Seizoensgebonden affectieve stoornis (SAD), een psychiatrische aandoening, wordt vaak gekenmerkt door gevoelens van hopeloosheid en acuut verdriet die optreden tijdens de herfst- en wintermaanden.

SAD, een vorm van depressie, treft naar schatting 5 procent van de bevolking van de Verenigde Staten. En hiervan wordt aangenomen dat vrouwen een hoger risico lopen.

In feite wordt aangenomen dat 4 op de 5 mensen die met de aandoening leven, vrouwen zijn.

Eerder ontdekten onderzoekers dat de sterke prevalentie van SAD bij vrouwen onafhankelijk is van sociale of leefstijlfactoren, wat suggereert dat er misschien biologische seksespecifieke verschillen zijn die de aanleg verklaren.

Recent onderzoek bevestigt dat vrouwen vatbaarder zijn voor de aandoening, maar het voegt een interessant element toe aan de mix: oogkleur.

Bovendien bieden de twee nieuwe onderzoeken intrigerende nieuwe verklaringen waarom geslacht en oogkleur het risico op SAD kunnen beïnvloeden.

De bevindingen van het team werden gepresenteerd op de jaarlijkse conferentie van de British Psychological Society in Nottingham, Verenigd Koninkrijk, door Lance Workman, een professor aan de University of South Wales, ook in het Verenigd Koninkrijk.

Waarom ‘blauwe ogen houden de blues weg’

De eerste studie die werd gepresenteerd door prof.Workman - toepasselijk getiteld 'Blauwe ogen houden de blues weg: de relatie tussen SAD, laterale emoties en oogkleur' ​​- ondervroeg 175 studenten van de University of South Wales en de Girne American University in North Cyprus.

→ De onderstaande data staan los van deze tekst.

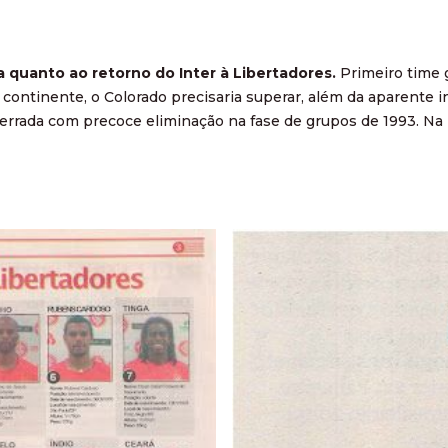
ra quanto ao retorno do Inter à Libertadores.
Primeiro time 
do continente, o Colorado precisaria superar, além da aparent
cerrada com precoce eliminação na fase de grupos de 1993. Na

Uit de resultaten van de vragenlijsten bleek dat deelnemers met bruine ogen significant meer kans hadden op stemmingswisselingen dan deelnemers met blauwe ogen.

Prof. Workman heeft hiervoor een interessante verklaring. Hij zegt: "We weten dat licht dat de hersenen binnendringt, een verlaging van het melatoninegehalte veroorzaakt."

"Omdat blauwe ogen meer licht in de hersenen laten komen, kan het zijn dat dit leidt tot een grotere vermindering van melatonine gedurende de dag en daarom zijn mensen met lichtere ogen minder vatbaar voor SAD."

Prof. Lance Workman

"Personen met blauwe ogen lijken een zekere mate van veerkracht te hebben tegen SAD", leggen de auteurs uit.

"Dit", voegen ze eraan toe, "kan worden opgevat als suggestief dat de blauwe-oogmutatie werd geselecteerd als een beschermende factor van SAD, aangezien subpopulaties van mensen naar de noordelijke breedtegraden migreerden."

Mensen met SAD gebruiken hun rechter hersenhelft

Het team vroeg de deelnemers met SAD ook om deel te nemen aan een aanvullende test waarin werd onderzocht hoe hun twee hersenhelften reageerden wanneer ze probeerden verschillende emotionele uitdrukkingen op de gezichten van andere mensen te herkennen.

Uit deze test bleek dat mensen met SAD de neiging hadden om hun linker gezichtsveld te gebruiken bij het herkennen van gezichtsuitdrukkingen en hun hersenhelft te gebruiken om deze uitdrukkingen te 'decoderen'.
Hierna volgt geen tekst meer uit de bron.